An income of a self-employed (freelance) actress from a performance in a foreign theatre production is taxable in the country where the performance is rendered. But the income from royalties for the recording of the performance is taxable in the country where the actress usually resides.

This example also illustrates the fact that the nature of the activity (theatrical performance abroad and administration of intellectual property rights) is fundamental for the legal classification of the issue at hand.

Regrettably, it would be a bit too optimistic to expect that governments will simplify the rules for the sake of artists alone. But on the other hand, the knowledge of a few basic rules will go a long way in avoiding potential problems.

Visual and performing artists who are members of voluntary associations or even business corporations (such limited liability companies), have additional tax-related obligations:

  • The members must identify their shares in profit and report the amount as income in their individual tax returns.
  • When it comes to corporate entities, such as limited liability companies, the corporate income tax is usually settled from the company’s profit, unless the company itself is exempt from tax (a matter of public policy, for example).
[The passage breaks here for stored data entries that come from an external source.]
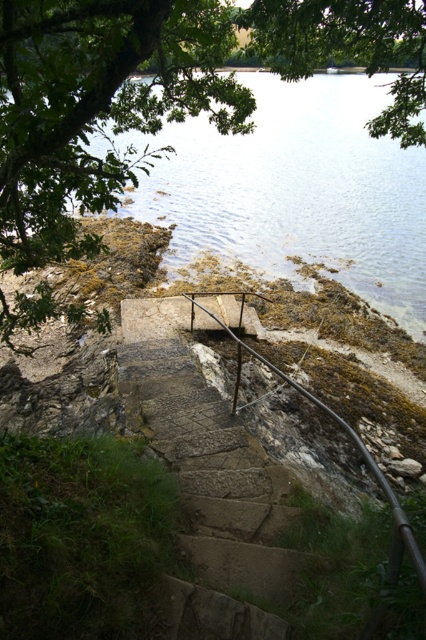 Question: Which object appears farthest from the camera in this image?

Choices:
 (A) green leafy tree at upper center
 (B) rusty metal railing at center

Answer: (A)

Question: Which object appears farthest from the camera in this image?

Choices:
 (A) green leafy tree at upper left
 (B) rusty metal railing at center
 (C) rustic stone stairs at center
 (D) green leafy tree at upper center

Answer: (D)

Question: Which object appears farthest from the camera in this image?

Choices:
 (A) green leafy tree at upper center
 (B) rustic stone stairs at center

Answer: (A)

Question: Does green leafy tree at upper center have a lesser width compared to rusty metal railing at center?

Choices:
 (A) no
 (B) yes

Answer: (A)

Question: Is rustic stone stairs at center smaller than green leafy tree at upper center?

Choices:
 (A) yes
 (B) no

Answer: (A)

Question: Can you confirm if green leafy tree at upper left is positioned to the left of rustic stone stairs at center?

Choices:
 (A) yes
 (B) no

Answer: (B) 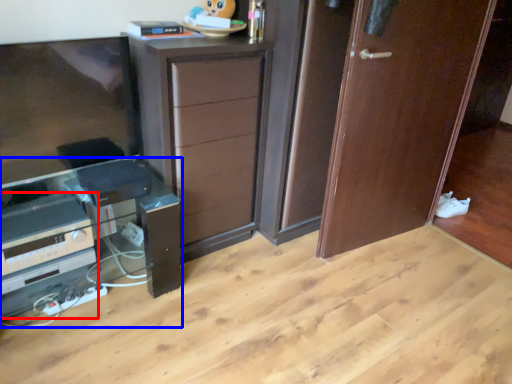 Question: Which object is further to the camera taking this photo, appliance (highlighted by a red box) or computer desk (highlighted by a blue box)?

Choices:
 (A) appliance
 (B) computer desk

Answer: (A) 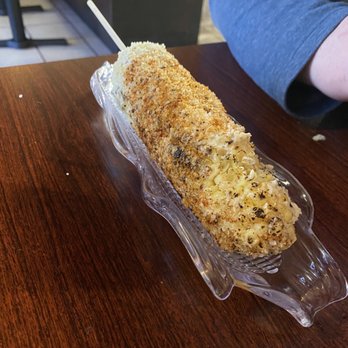 Find the location of a particular element. The height and width of the screenshot is (348, 348). black leg base of furniture, top left corner is located at coordinates (25, 39). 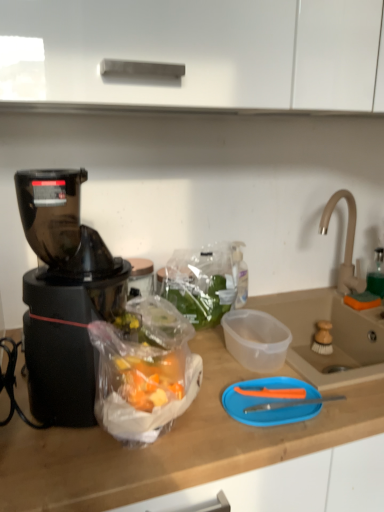 Where is `vacant space underneath beige ceramic sink at right, which is counted as the first sink, starting from the top (from a real-world perspective)`? This screenshot has width=384, height=512. vacant space underneath beige ceramic sink at right, which is counted as the first sink, starting from the top (from a real-world perspective) is located at coordinates (349, 301). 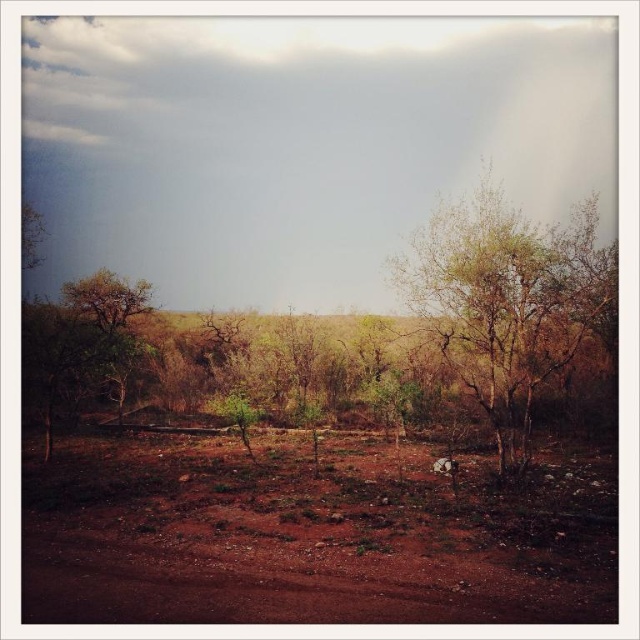 Based on the photo, does brown soil at center have a larger size compared to green leafy tree at center?

No.

Which is below, brown soil at center or green leafy tree at center?

brown soil at center

Is point (26, 499) positioned in front of point (442, 337)?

A special set of rules applies to the taxation of income from artistic activities that is generated in two or more countries. Non-residents have only a limited tax liability in such territories, because only the country of their tax residence has the power to tax the global income of its residents (who thus have an unlimited tax liability).


Artists operating on international scale should consider the following issues:

Which country may tax their income if they work in a country other than the country of their residence?

What type of income do they generate by their activities? See the section on income classification for details.

What is the administrative process for collecting the tax? See the section on the process of taxation.


If the stakeholders involved proceed in accordance with OECD Model Tax Convention, a difference is drawn between performing and visual artists. Performing artists are liable to tax at the place where they render the performance, while visual artists are liable to tax in their tax residence. Visual artists who run a studio that satisfies the criteria for a permanent establishment have their income taxed in the tax residence of the permanent establishment. The right to tax the income of artists and athletes is vested in the country, where the performance is rendered, irrespective of whether the artists or the athlete is an employee or a self-employed person. The same course of action is used if the fee (or salary) is paid to the artist’s or athletes’ agent, manager or company.